Try it |
Records follow. Copy every line with "India".
════════
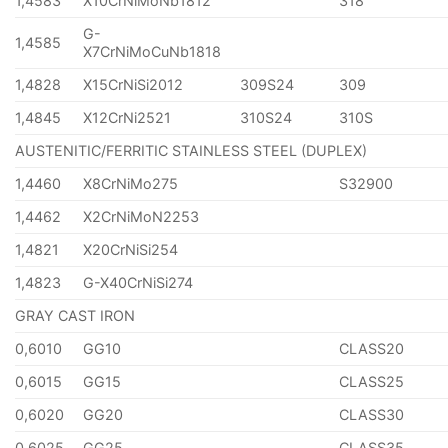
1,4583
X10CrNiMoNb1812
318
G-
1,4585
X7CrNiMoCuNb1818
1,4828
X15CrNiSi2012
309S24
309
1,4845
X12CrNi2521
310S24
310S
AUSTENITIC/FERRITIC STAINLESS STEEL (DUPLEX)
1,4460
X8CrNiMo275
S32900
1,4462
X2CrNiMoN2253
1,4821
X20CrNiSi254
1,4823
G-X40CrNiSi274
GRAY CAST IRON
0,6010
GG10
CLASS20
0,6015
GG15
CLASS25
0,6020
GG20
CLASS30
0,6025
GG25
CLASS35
════════
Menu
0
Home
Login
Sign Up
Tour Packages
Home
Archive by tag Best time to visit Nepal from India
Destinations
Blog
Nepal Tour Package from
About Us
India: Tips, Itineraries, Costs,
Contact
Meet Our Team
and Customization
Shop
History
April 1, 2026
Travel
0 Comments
════════
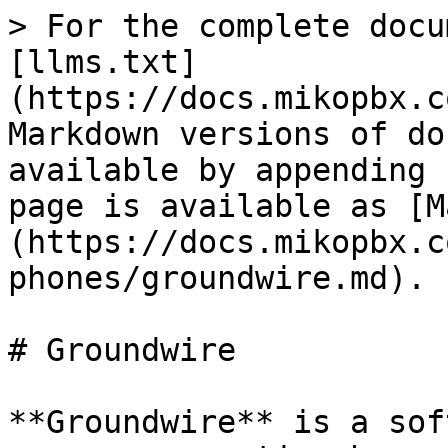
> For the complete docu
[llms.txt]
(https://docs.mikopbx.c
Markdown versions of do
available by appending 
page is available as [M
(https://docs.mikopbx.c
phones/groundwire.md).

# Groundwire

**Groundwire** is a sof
════════
Result for this task |
Archive by tag Best time to visit Nepal from India
India: Tips, Itineraries, Costs,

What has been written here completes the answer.